Pleasanton Street Sighting - 1967 Triumph 1200 Sports
This feature was several years in coming. I first saw this 1967 Triumph 1200 Sports roadster in March 2008, parked on the street near the Alameda County Fairgrounds during a Goodguys Rod and Custom Association car show. Back then it was wearing a set of vintage silver turbine wheels. The next time I saw it, in 2010 in Livermore, the Triumph was sitting on English-made Cosmic Mk1 road wheels painted white. I photographed the car that day but it was in angled street parking and I couldn't get a good profile. That, and the owner showed up during my shoot and needed to leave. I finally got lucky in summer 2015 when I was returning to my car after another Goodguys show and the Triumph was sitting near a railroad crossing a few blocks from the fairgrounds.
The Triumph 1200 was an American-market version of the Triumph Herald, a small car produced from 1959 until 1971. The Herald was offered as a two-door sedan, coupe, convertible, station wagon and van. Its chassis was also used as a base for the six-cylinder Vitesse, and the Spitfire and GT6 sports cars. Over half a million were sold worldwide, but the car was never especially popular in the U.S., probably because it was relatively primitive, slow and handled poorly (though turning radius was impressive thanks to its rack and pinion steering). Power output from a 1967 1200 Sports like this one was 48 horsepower. Anyone in the U.S. today probably associates the Triumph Herald closest with the BBC's Top Gear and the ill-fated Herald sailboat that presenter James May built for the show's Amphibious Cars challenge.

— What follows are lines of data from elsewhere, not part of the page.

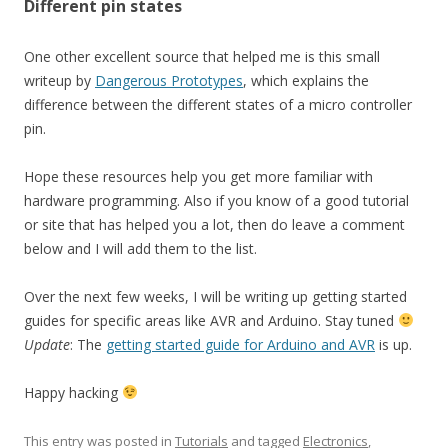
Different pin states
One other excellent source that helped me is this small
writeup by
Dangerous Prototypes
, which explains the
difference between the different states of a micro controller
pin.
Hope these resources help you get more familiar with
hardware programming. Also if you know of a good tutorial
or site that has helped you a lot, then do leave a comment
below and I will add them to the list.
Over the next few weeks, I will be writing up getting started
guides for specific areas like AVR and Arduino. Stay tuned
Update
: The
getting started guide for Arduino and AVR
is up.
Happy hacking
This entry was posted in
Tutorials
and tagged
Electronics
,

Part of what draws me to this particular Herald, aside from it being a Herald that still exists, is just how original it is. The orange paint might be factory (or at least period) "Topaz" though it could be a faded Pimento Red. The interior seems original with the exception of the modern stereo unit and the exterior body trim is all there. I love the old stickers, particularly the 1979 parking permit from March Air Force Base in Riverside County, California. The Cosmic wheels wouldn't be my first choice on a car like this, but they're a rarely seen style so they make the car more unique. I wondered about the four screws in the trunk lid; they look like mounting points for a luggage rack. I'm glad to see a vintage Triumph car that isn't a TR6 (though I love them) and seems reliable enough to spend the day out cruising rather than in the garage wrenching.